Proof: why does java.lang.String.hashCode()'s implementation match its documentation?

Question

The JDK documentation for java.lang.String.hashCode() famously says:

The hash code for a String object is computed as
s[0]*31^(n-1) + s[1]*31^(n-2) + ... + s[n-1]
using int arithmetic, where s[i] is the *i*th character of the string, n is the length of the string, and ^ indicates exponentiation.

The standard implementation of this expression is:

int hash = 0;
for (int i = 0; i < length; i++)
{
    hash = 31*hash + value[i];
}
return hash;

Looking at this makes me feel like I was sleeping through my algorithms course. How does that mathematical expression translate into the code above?

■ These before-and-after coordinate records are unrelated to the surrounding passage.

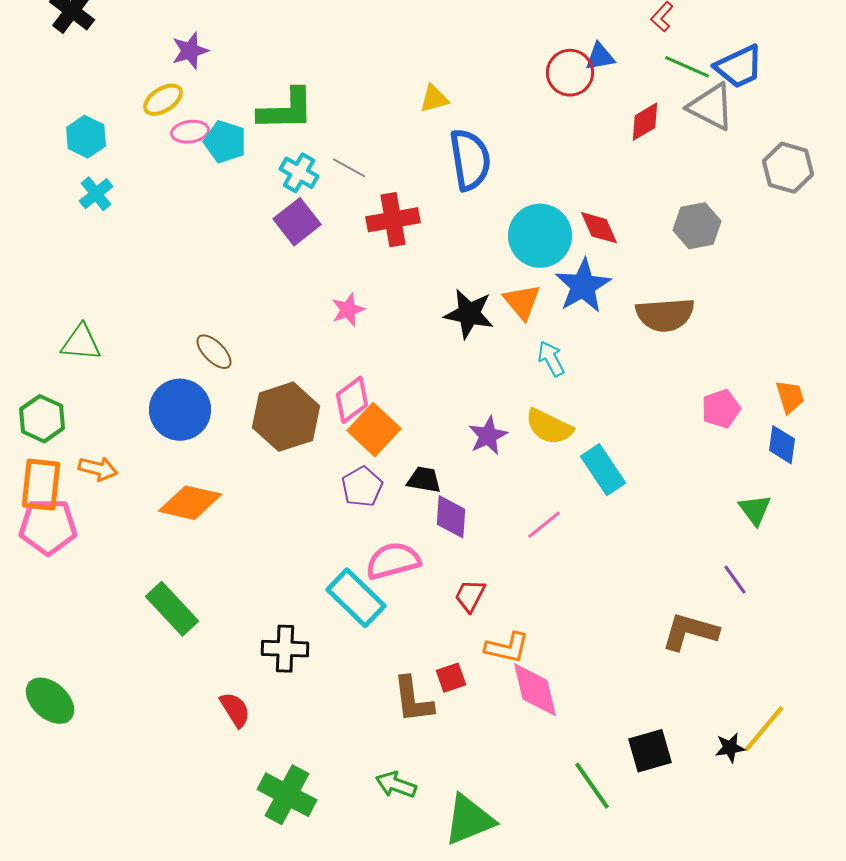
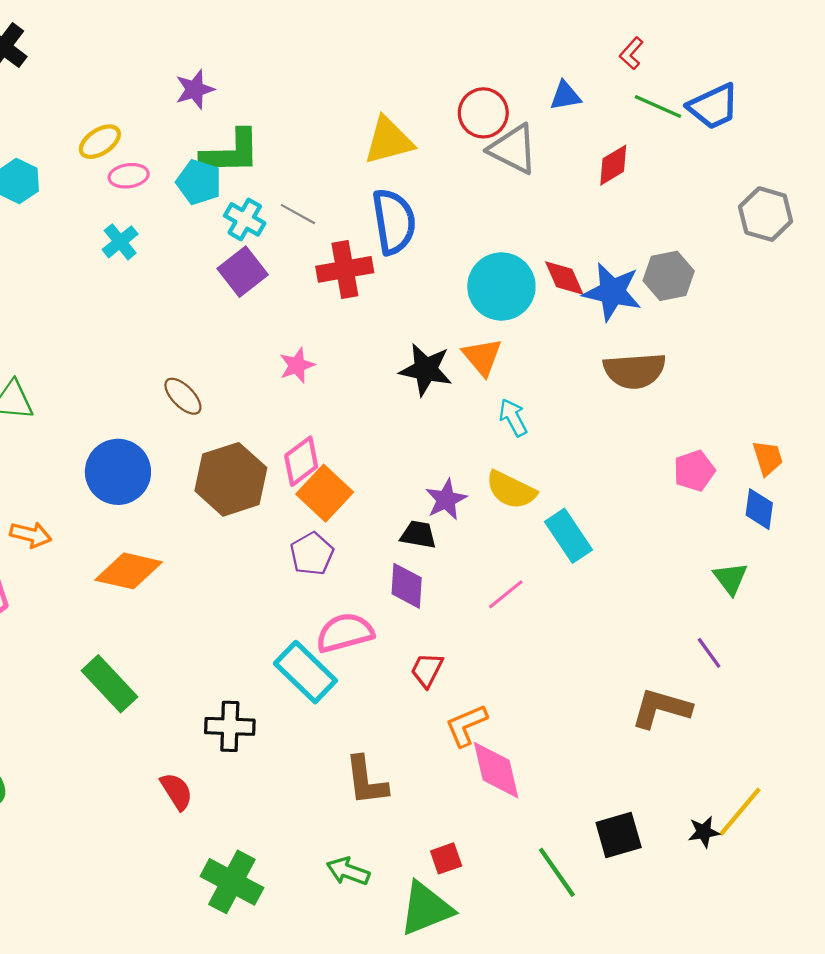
purple star: (190, 51) -> (195, 89), moved
red circle: (570, 73) -> (483, 113), moved
yellow triangle: (434, 99) -> (389, 141), size x1.6
gray triangle: (711, 107) -> (513, 149), moved
cyan pentagon: (225, 142) -> (199, 182), moved
blue semicircle: (470, 160) -> (394, 222), moved
cyan cross: (96, 194) -> (120, 242), moved
blue star: (583, 286) -> (612, 292), moved, turned -30
brown ellipse: (214, 352) -> (183, 396), moved
black trapezoid: (424, 480) -> (418, 535), moved
orange L-shape: (507, 648) -> (466, 725), turned 144
red square: (451, 678) -> (446, 858), moved

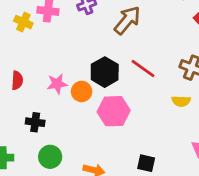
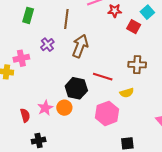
red semicircle: (17, 80) -> (25, 115), moved
yellow semicircle: (181, 101) -> (127, 93), moved
pink hexagon: (114, 111) -> (107, 113), moved

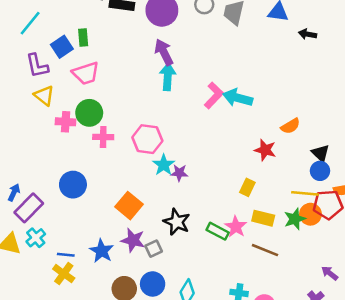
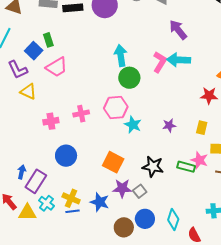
purple arrow: (164, 52) -> (178, 30), moved
green circle: (89, 113) -> (129, 78), moved
pink cross: (66, 122) -> (51, 121), moved
purple star: (179, 173) -> (169, 125), moved
yellow cross: (64, 274) -> (71, 198), moved

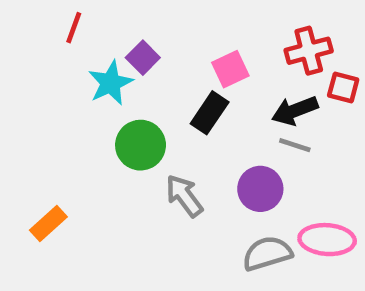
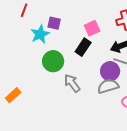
purple square: (143, 58) -> (54, 23), turned -32
purple circle: (260, 189) -> (110, 71), moved
gray semicircle: (267, 253) -> (108, 86), moved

CookieOfFortune · Accepted Answer · 2009-05-04 23:16:32Z

26

unroll the loop. Then you get:

int hash = 0;

hash = 31*hash + value[0];
hash = 31*hash + value[1];
hash = 31*hash + value[2];
hash = 31*hash + value[3];
...
return hash;

Now you can do some mathematical manipulation, plug in 0 for the initial hash value:

hash = 31*(31*(31*(31*0 + value[0]) + value[1]) + value[2]) + value[3])...

Simplify it some more:

hash = 31^3*value[0] + 31^2*value[1] + 31^1*value[2] + 31^0*value[3]...

And that is essentially the original algorithm given.

edited May 4, 2009 at 23:16

answered May 4, 2009 at 22:26

CookieOfFortune

14k8 gold badges45 silver badges58 bronze badges

Sign up to request clarification or add additional context in comments.

2 Comments

C. K. Young Over a year ago

You may want to explain it in terms of static single assignment (SSA) form, which then removes the need to think about what value "hash" has at any given point in time. :-)

Adnan Over a year ago

Looks like the original algorithm says it should be: 31^3*value[0] + 31^2*value[1] + 31^1*value[2] + ... Or is it just my fried brain misfiring?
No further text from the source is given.